▶ **Task details**: Each line below that includes the word "Latham" is to be reported.
======== Entries provided
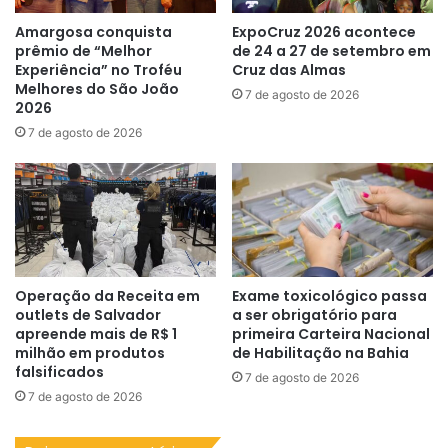
Amargosa conquista
ExpoCruz 2026 acontece
prêmio de “Melhor
de 24 a 27 de setembro em
Experiência” no Troféu
Cruz das Almas
Melhores do São João
7 de agosto de 2026
2026
7 de agosto de 2026
Operação da Receita em
Exame toxicológico passa
outlets de Salvador
a ser obrigatório para
apreende mais de R$ 1
primeira Carteira Nacional
milhão em produtos
de Habilitação na Bahia
falsificados
7 de agosto de 2026
7 de agosto de 2026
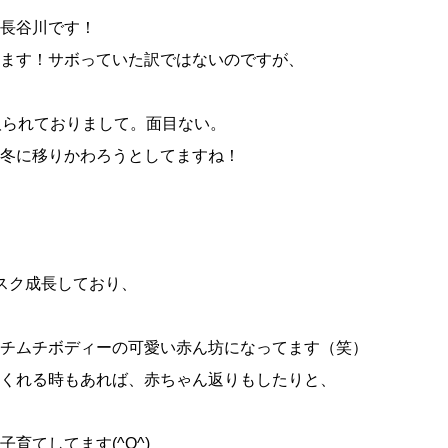
長谷川です！
ます！サボっていた訳ではないのですが、
取られておりまして。面目ない。
冬に移りかわろうとしてますね！
スク成長しており、
チムチボディーの可愛い赤ん坊になってます（笑）
くれる時もあれば、赤ちゃん返りもしたりと、
育てしてます(^O^)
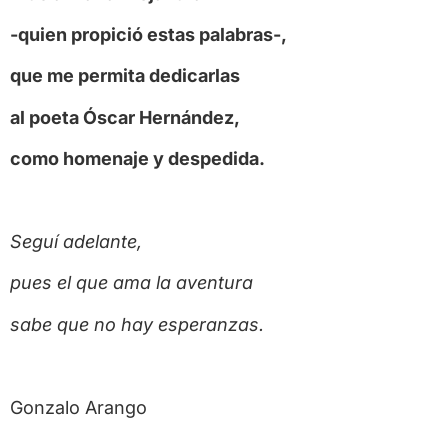
-quien propició estas palabras-,
que me permita dedicarlas
al poeta Óscar Hernández,
como homenaje y despedida.
Seguí adelante,
pues el que ama la aventura
sabe que no hay esperanzas.
Gonzalo Arango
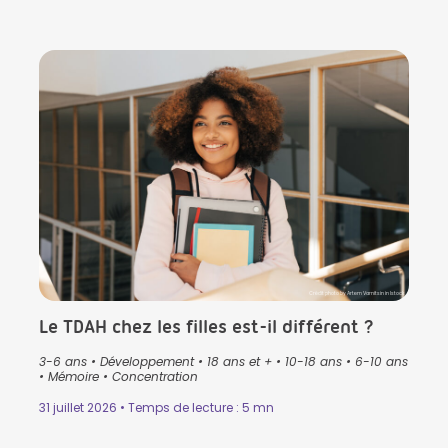
Crédit photo by Artem Varnitsin in Istock
Le TDAH chez les filles est-il différent ?
3-6 ans
•
Développement
•
18 ans et +
•
10-18 ans
•
6-10 ans
•
Mémoire
•
Concentration
31 juillet 2026 • Temps de lecture : 5 mn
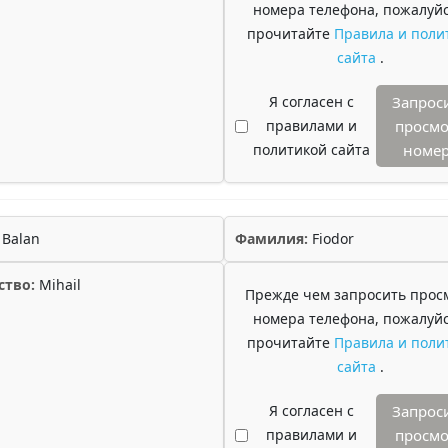
номера телефона, пожалуйс
прочитайте
Правила и поли
сайта
.
Я согласен с
Запрос
правилами и
просмо
политикой сайта
номе
Balan
Фамилия:
Fiodor
ство:
Mihail
Прежде чем запросить прос
номера телефона, пожалуйс
прочитайте
Правила и поли
сайта
.
Я согласен с
Запрос
правилами и
просмо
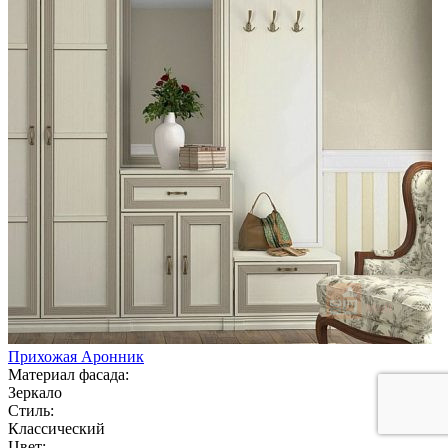
Прихожая Аронник
Материал фасада:
Зеркало
Стиль:
Классический
Цвет:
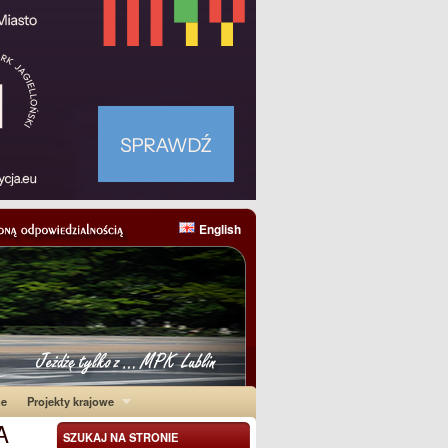
English
ne
Projekty krajowe
A
SZUKAJ NA STRONIE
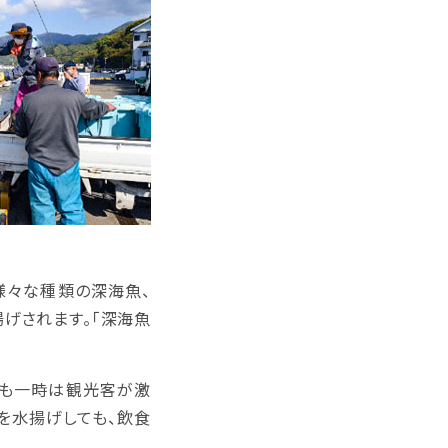
様々な種類の深海魚、
揚げされます。「深海魚
でも一時は観光客が激
を水揚げしても、飲食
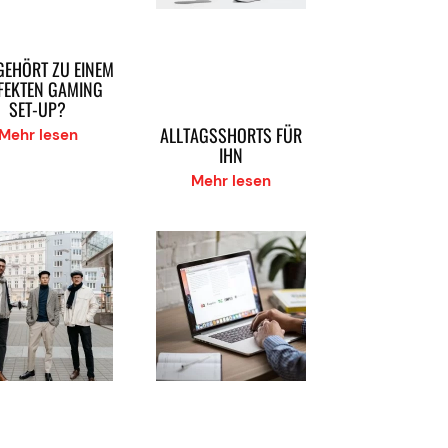
GEHÖRT ZU EINEM
FEKTEN GAMING
SET-UP?
ALLTAGSSHORTS FÜR
Mehr lesen
IHN
Mehr lesen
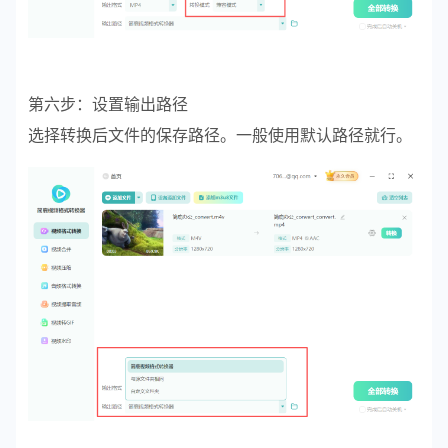
第六步：设置输出路径
选择转换后文件的保存路径。一般使用默认路径就行。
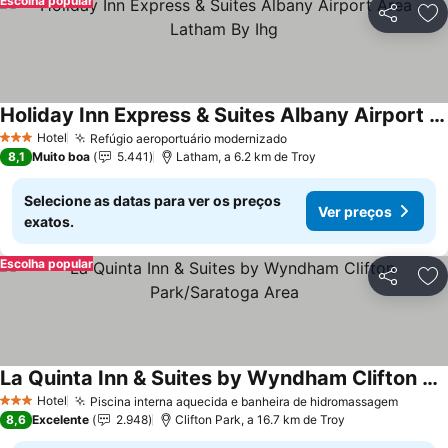
Escolha popular
Partilhar
Ad
Holiday Inn Express & Suites Albany Airport Area - Latham By Ihg
Hotel
Refúgio aeroportuário modernizado
3 Estrelas
8,1
Muito boa
5.441
Latham, a 6.2 km de Troy
Selecione as datas para ver os preços
Ver preços
exatos.
Escolha popular
Partilhar
Ad
La Quinta Inn & Suites by Wyndham Clifton Park/Saratoga Area
Hotel
Piscina interna aquecida e banheira de hidromassagem
3 Estrelas
8,6
Excelente
2.948
Clifton Park, a 16.7 km de Troy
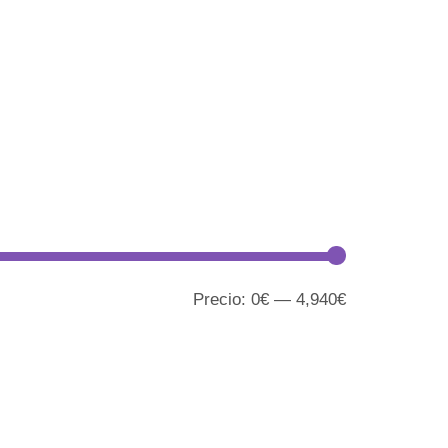
Precio:
0€
—
4,940€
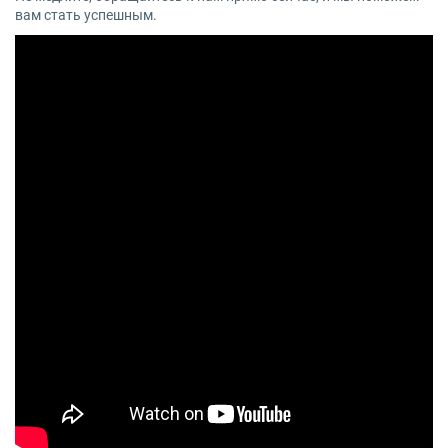
вам стать успешным.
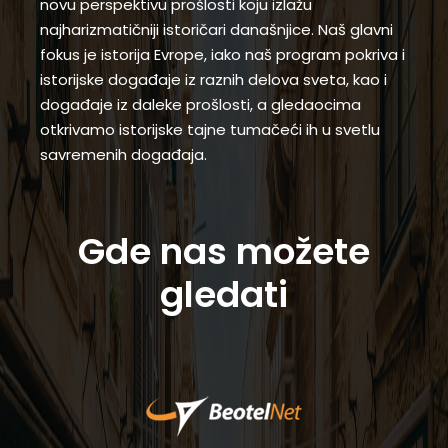
novu perspektivu prošlosti koju izlažu
najharizmatičniji istoričari današnjice. Naš glavni
fokus je istorija Evrope, iako naš program pokriva i
istorijske događaje iz raznih delova sveta, kao i
događaje iz daleke prošlosti, a gledaocima
otkrivamo istorijske tajne tumačeći ih u svetlu
savremenih događaja.
Gde nas možete
gledati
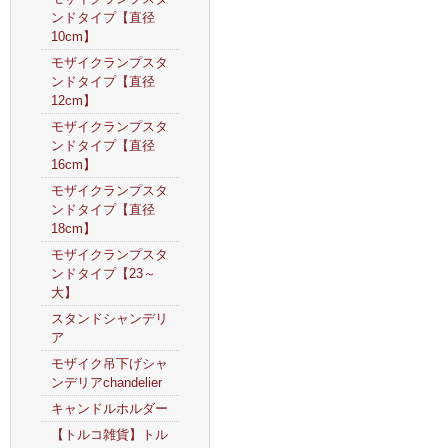
ンドタイプ【直径
10cm】
モザイクランプスタ
ンドタイプ【直径
12cm】
モザイクランプスタ
ンドタイプ【直径
16cm】
モザイクランプスタ
ンドタイプ【直径
18cm】
モザイクランプスタ
ンドタイプ【23～
大】
スタンドシャンデリ
ア
モザイク吊下げシャ
ンデリアchandelier
キャンドルホルダー
【トルコ雑貨】トル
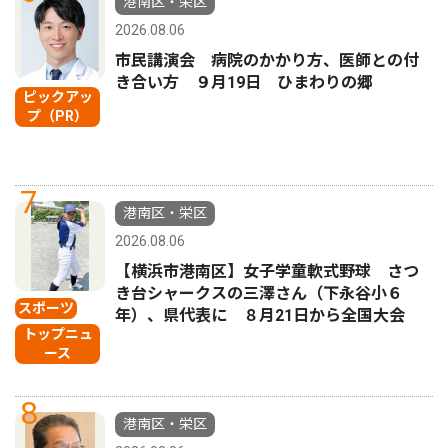
港南区・栄区
2026.08.06
市民講演会 病院のかかり方、医師との付
き合い方 ９月19日 ひまわりの郷
ピックアッ
プ（PR）
7
港南区・栄区
2026.08.06
【横浜市港南区】女子学童軟式野球 さつ
き台シャークスの三澤さん（下永谷小６
スポーツ
年）、県代表に ８月21日から全国大会
トップニュ
ース
8
港南区・栄区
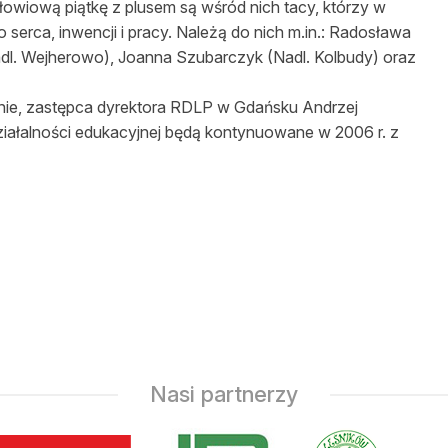
łowiową piątkę z plusem są wśród nich tacy, którzy w
erca, inwencji i pracy. Należą do nich m.in.: Radosława
dl. Wejherowo), Joanna Szubarczyk (Nadl. Kolbudy) oraz
ie, zastępca dyrektora RDLP w Gdańsku Andrzej
działalności edukacyjnej będą kontynuowane w 2006 r. z
Nasi partnerzy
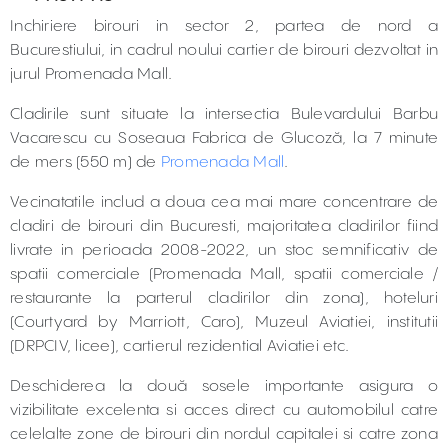
Inchiriere birouri in sector 2, partea de nord a
Bucurestiului, in cadrul noului cartier de birouri dezvoltat in
jurul Promenada Mall.
Cladirile sunt situate la intersectia Bulevardului Barbu
Vacarescu cu Soseaua Fabrica de Glucoză, la 7 minute
de mers (550 m) de
Promenada Mall
.
Vecinatatile includ a doua cea mai mare concentrare de
cladiri de birouri din Bucuresti, majoritatea cladirilor fiind
livrate in perioada 2008-2022, un stoc semnificativ de
spatii comerciale (Promenada Mall, spatii comerciale /
restaurante la parterul cladirilor din zona), hoteluri
(Courtyard by Marriott, Caro), Muzeul Aviatiei, institutii
(DRPCIV, licee), cartierul rezidential Aviatiei etc.
Deschiderea la două sosele importante asigura o
vizibilitate excelenta si acces direct cu automobilul catre
celelalte zone de birouri din nordul capitalei si catre zona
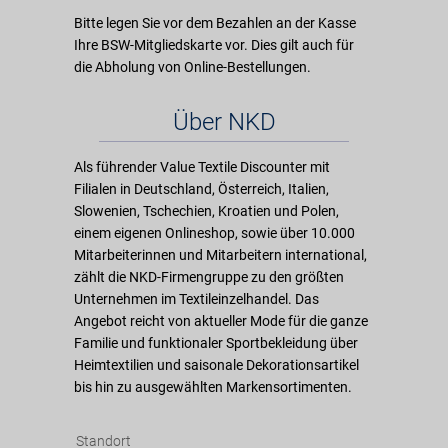
Bitte legen Sie vor dem Bezahlen an der Kasse
Ihre BSW-Mitgliedskarte vor. Dies gilt auch für
die Abholung von Online-Bestellungen.
Über NKD
Als führender Value Textile Discounter mit
Filialen in Deutschland, Österreich, Italien,
Slowenien, Tschechien, Kroatien und Polen,
einem eigenen Onlineshop, sowie über 10.000
Mitarbeiterinnen und Mitarbeitern international,
zählt die NKD-Firmengruppe zu den größten
Unternehmen im Textileinzelhandel. Das
Angebot reicht von aktueller Mode für die ganze
Familie und funktionaler Sportbekleidung über
Heimtextilien und saisonale Dekorationsartikel
bis hin zu ausgewählten Markensortimenten.
Standort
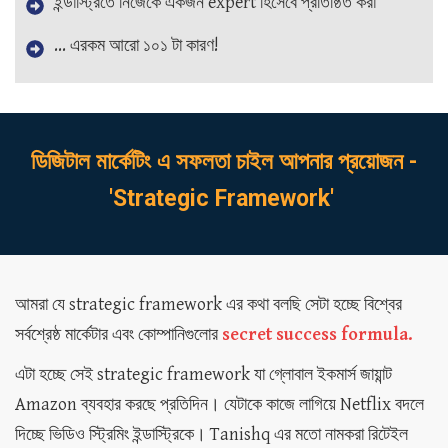
ইন্ডাস্ট্রিতে নিজেকে একজন expert হিসেবে প্রতিষ্ঠিত করা
... এরকম আরো ১০১ টা কারণ!
ডিজিটাল মার্কেটিং এ সফলতা চাইল আপনার প্রয়োজন -
'Strategic Framework'
আমরা যে strategic framework এর কথা বলছি সেটা হচ্ছে বিশ্বের
সর্বশ্রেষ্ঠ মার্কেটার এবং কোম্পানিগুলোর
secret success formula.
এটা হচ্ছে সেই strategic framework যা গ্লোবাল ইকমার্স জায়ান্ট
Amazon ব্যবহার করছে প্রতিদিন। যেটাকে কাজে লাগিয়ে Netflix বদলে
দিচ্ছে ভিডিও স্ট্রিমিং ইন্ডাস্ট্রিকে। Tanishq এর মতো নামকরা রিটেইল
================
▶ **Response area**:
Holiday Inn Express & Suites Albany Airport Area - Latham By Ihg
Latham, a 6.2 km de Troy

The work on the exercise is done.